-- Provided data --
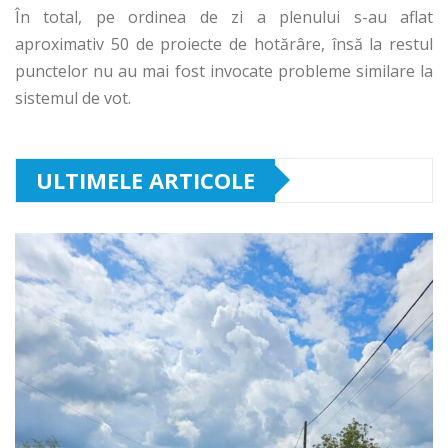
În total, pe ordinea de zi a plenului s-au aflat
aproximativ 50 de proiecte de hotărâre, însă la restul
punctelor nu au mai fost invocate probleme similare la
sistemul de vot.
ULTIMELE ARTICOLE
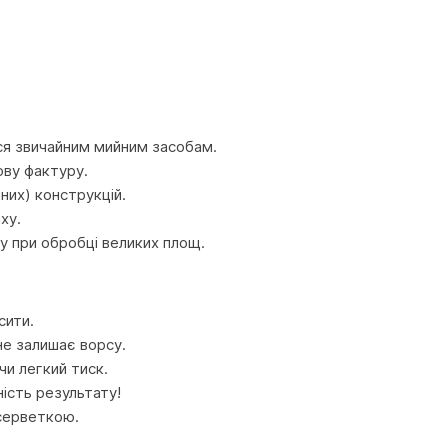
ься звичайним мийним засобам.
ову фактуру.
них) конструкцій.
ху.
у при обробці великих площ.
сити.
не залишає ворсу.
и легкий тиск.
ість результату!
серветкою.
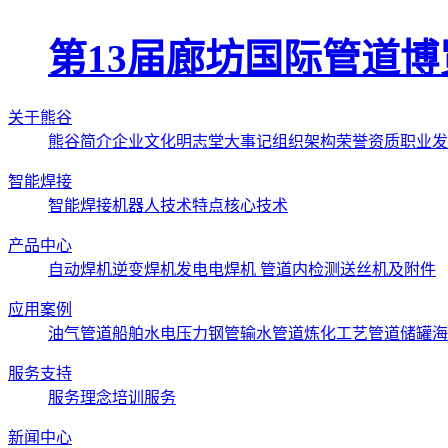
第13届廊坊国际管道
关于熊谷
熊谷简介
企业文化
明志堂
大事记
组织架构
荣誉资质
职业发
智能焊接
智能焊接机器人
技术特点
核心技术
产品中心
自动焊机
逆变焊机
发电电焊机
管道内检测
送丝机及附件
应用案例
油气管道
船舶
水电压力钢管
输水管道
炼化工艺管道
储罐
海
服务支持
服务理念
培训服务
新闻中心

-- What you have to do --
Repeat word for word the lines beginning at the one with "и легкий тиск." and ending at the final line of the records above, both included, and no others. Leave the pictures out.

-- Output below --
и легкий тиск.
ість результату!
серветкою.
第13届廊坊国际管道
关于熊谷
熊谷简介
企业文化
明志堂
大事记
组织架构
荣誉资质
职业发
智能焊接
智能焊接机器人
技术特点
核心技术
产品中心
自动焊机
逆变焊机
发电电焊机
管道内检测
送丝机及附件
应用案例
油气管道
船舶
水电压力钢管
输水管道
炼化工艺管道
储罐
海
服务支持
服务理念
培训服务
新闻中心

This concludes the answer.